思い出すのは遠い昔のこと。20年前、幼稚園の年中だった2人は母親同士の仲が良く、お互いの家を行き来していた。リビングでテレビを見ながら談笑する母親たちのもとに2つの賑やかな足跡が近づく。

「ママ、ママ!桂ちゃんが将棋教えてくれたの!だからセーラも将棋できるようになったんだよ!桂ちゃんすっごく強いんだよ!」
「あら、そうなの?桂太くん将棋がさせるの?」
「主人が教えたんです。そしたらすごくはまっちゃったみたいで。私じゃ相手にならないからって、主人が帰ってくるなり夜遅くまでずっと2人で指しててほんと困っちゃうわ」

 桂太に代わり、桂太の母が答える。

「えー、桂ちゃん、桂ちゃんママにも勝っちゃうの?大人より強いなんて天才だね!」
「え、そうかな。パパにはまだ勝てないけど」

 桂太は照れながらも嬉しそうに答えた。その時、放送していたバラエティ番組が別のコーナーに切り替わる。
「みんなー!こんにちはー!桜田カリンです!今日は少年野球チーム、四丁目サンダースのみんなの応援に来ましたー!」
20年前一世を風靡したカリスマアイドル、桜田カリンが全国のスポーツ少年に会いに行く番組の1コーナー。聖來と桂太も桜田カリンが大好きだったので、カリンの登場に湧きたった。

「カリンちゃんだー!」

 当然テレビの中の野球少年たちは皆、生のアイドルの登場に2人以上に大喜びしている。
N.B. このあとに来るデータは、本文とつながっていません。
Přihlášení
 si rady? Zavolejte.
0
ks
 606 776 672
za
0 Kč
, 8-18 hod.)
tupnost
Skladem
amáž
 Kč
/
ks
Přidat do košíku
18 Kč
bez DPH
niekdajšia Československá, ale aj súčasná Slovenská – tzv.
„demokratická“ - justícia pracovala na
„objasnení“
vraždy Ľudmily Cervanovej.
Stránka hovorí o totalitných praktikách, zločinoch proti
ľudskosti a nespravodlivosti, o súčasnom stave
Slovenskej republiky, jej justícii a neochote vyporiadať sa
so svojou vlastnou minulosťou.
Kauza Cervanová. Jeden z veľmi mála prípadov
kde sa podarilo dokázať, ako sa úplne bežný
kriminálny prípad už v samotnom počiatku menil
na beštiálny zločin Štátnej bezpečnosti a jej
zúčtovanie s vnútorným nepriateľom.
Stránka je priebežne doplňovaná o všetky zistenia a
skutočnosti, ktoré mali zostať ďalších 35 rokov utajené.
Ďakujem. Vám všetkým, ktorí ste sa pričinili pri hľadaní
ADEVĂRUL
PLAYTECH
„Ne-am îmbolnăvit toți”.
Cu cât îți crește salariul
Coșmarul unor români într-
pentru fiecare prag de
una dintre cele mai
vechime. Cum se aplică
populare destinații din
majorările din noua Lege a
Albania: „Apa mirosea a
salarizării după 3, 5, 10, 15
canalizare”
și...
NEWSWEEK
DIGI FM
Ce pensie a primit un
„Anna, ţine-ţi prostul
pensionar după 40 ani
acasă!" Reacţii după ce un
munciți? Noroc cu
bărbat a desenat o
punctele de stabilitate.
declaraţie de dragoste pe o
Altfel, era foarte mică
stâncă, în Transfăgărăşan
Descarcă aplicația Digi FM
「これからもみんなのこと応援してるよ!それでは、最期に四丁目サンダースのみんなのために1曲歌おうと思いまーす!」

 再び少年たちの歓声が上がる。カリンは見事な歌とダンスを披露し、番組は次のコーナーへと移った。

「いいなあ。僕もカリンちゃんに会いたいなあ」

 桂太がポツリと呟く。

「桂ちゃんすっごく将棋頑張ってるから、きっとカリンちゃんも応援に来てくれるよ!」
「ええ、無理だよ。サッカーとか野球とかスポーツやってる子のところにしかカリンちゃんは来てくれないよ。将棋はスポーツじゃないもん」

 桂太は溜息をついた。幼稚園児にマインドスポーツという概念があるわけもないうえに、実際に桜田カリンが訪問していたのはいわゆる運動少年ばかりだった。

「じゃあさ、カリンちゃんの代わりにセーラがアイドルになって桂ちゃんを応援してあげるっていうのはどう?」

 聖來が天才的な名案を思い付いたとでもいうように自信満々に提案した。微笑ましい発言に母親たちはニコニコと笑っている。

 聖來は先ほど桜田カリンが歌った曲を振りつきで歌い出した。

「さすが聖來ちゃん、上手ね。この間もお遊戯会もセンターだったものね」
「この子、家でいつも歌って踊ってるんですよ」

 温かい目で見守る母親たち。先ほどまで落胆していた桂太の目に光が蘇る。

「すごいっ、セーラちゃんなら絶対アイドルになれるよ!」

 大人の目から見れば幼稚園児にしては上手ではあるものの拙い踊りでも、桂太の目にはセーラが本物のアイドルのように映っていた。

「ほんと?ねえ、桂ちゃんはセーラがアイドルになって桂ちゃんの将棋応援したら嬉しい!」
「うん、すっごく嬉しい!セーラちゃん、カリンちゃんよりもすごいアイドルになってよ!」

 これがすべての始まりだった。